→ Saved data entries
■ ■ ■ ■ ■
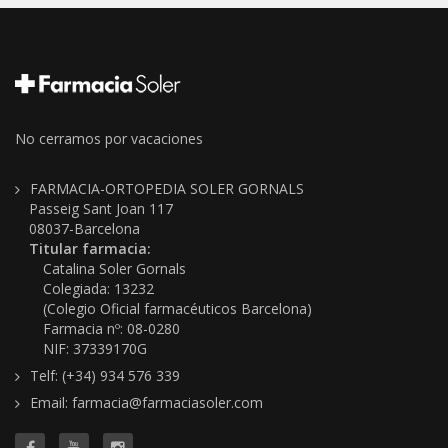
No cerramos por vacaciones
FARMACIA-ORTOPEDIA SOLER GORNALS
Passeig Sant Joan 117
08037-Barcelona
Titular farmacia:
Catalina Soler Gornals
Colegiada: 13232
(Colegio Oficial farmacéuticos Barcelona)
Farmacia nº: 08-0280
NIF: 37339170G
Telf: (+34) 934 576 339
Email: farmacia@farmaciasoler.com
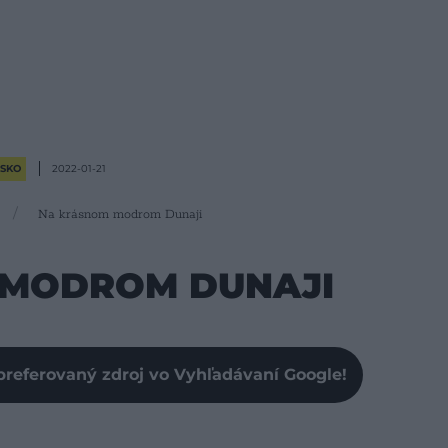
SKO
2022-01-21
Na krásnom modrom Dunaji
 MODROM DUNAJI
preferovaný zdroj vo Vyhľadávaní Google!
■ ■ ■ ■ ■
→ Activity
Lines from the one holding "Email: farmacia@farmaciasoler.com" to the end of the data, both ends included, are to be given again exactly; no pictures belong in the copy.

→ Completed exercise
Email: farmacia@farmaciasoler.com
SKO
2022-01-21
Na krásnom modrom Dunaji
 MODROM DUNAJI
preferovaný zdroj vo Vyhľadávaní Google!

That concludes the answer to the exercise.